◆ What the task asks:
Return each line of the records below that contains the word "felicidad".

*** Data Section Begins ***

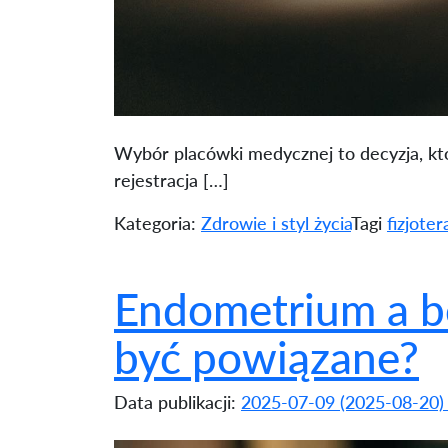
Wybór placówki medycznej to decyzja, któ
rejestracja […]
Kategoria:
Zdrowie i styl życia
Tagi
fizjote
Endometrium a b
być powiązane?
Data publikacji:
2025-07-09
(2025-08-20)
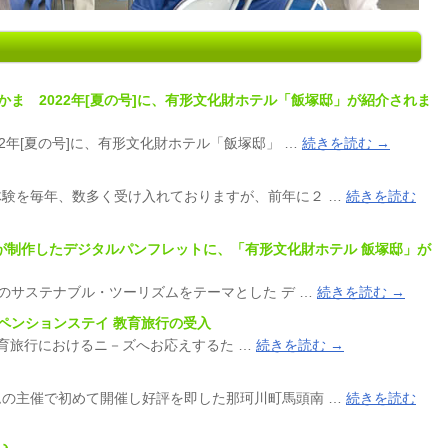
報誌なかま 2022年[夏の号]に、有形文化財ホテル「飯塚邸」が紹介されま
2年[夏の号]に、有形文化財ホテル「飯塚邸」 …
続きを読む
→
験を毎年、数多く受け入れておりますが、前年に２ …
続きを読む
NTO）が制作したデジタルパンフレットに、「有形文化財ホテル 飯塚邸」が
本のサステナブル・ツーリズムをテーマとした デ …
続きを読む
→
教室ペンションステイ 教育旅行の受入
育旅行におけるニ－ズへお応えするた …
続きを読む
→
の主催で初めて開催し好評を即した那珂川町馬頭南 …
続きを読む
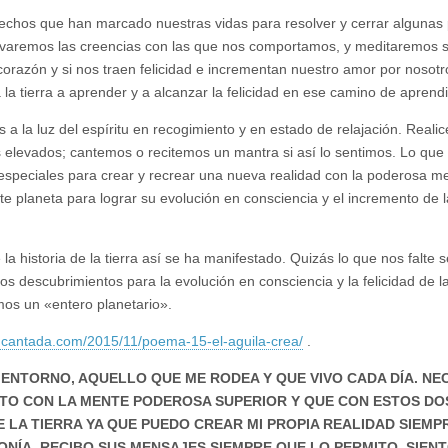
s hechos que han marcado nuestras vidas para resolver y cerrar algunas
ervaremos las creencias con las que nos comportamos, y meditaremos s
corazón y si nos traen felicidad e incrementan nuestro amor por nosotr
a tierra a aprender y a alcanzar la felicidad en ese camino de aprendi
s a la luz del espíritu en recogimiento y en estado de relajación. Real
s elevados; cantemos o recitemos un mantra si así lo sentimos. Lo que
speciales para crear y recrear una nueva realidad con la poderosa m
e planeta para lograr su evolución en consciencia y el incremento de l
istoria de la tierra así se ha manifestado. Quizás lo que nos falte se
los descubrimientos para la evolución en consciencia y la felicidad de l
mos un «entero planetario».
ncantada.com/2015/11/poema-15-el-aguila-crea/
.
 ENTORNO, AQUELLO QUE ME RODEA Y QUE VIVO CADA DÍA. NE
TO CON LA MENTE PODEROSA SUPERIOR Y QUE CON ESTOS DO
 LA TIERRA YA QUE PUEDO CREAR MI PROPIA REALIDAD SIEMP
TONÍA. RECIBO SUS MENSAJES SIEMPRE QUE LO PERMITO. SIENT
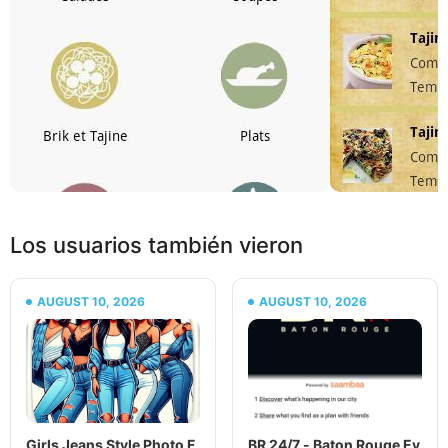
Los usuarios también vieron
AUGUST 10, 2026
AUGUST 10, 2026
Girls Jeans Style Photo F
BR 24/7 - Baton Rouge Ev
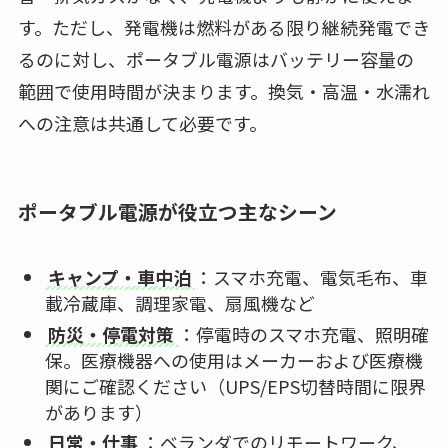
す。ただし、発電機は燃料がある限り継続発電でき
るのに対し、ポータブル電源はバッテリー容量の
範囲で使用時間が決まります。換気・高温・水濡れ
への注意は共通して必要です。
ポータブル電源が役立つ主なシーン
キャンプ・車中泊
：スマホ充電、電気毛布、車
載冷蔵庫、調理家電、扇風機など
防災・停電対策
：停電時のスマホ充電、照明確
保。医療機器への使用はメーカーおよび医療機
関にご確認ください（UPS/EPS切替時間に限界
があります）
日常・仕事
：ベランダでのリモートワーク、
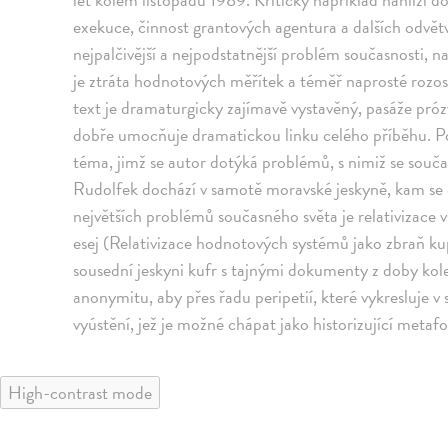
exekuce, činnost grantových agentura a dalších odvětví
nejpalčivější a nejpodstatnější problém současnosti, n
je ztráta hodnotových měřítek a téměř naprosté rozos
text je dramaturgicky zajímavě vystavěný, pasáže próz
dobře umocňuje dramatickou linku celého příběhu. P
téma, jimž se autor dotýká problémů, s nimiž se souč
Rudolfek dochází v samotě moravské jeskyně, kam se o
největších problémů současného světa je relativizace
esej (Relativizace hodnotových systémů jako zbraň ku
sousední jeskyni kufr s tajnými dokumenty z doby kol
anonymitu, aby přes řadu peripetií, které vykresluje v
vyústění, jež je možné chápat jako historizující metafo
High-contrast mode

*** Data Section Ends ***

◆ Finished task:
corazón y si nos traen felicidad e incrementan nuestro amor por nosotr
a tierra a aprender y a alcanzar la felicidad en ese camino de aprendi
los descubrimientos para la evolución en consciencia y la felicidad de l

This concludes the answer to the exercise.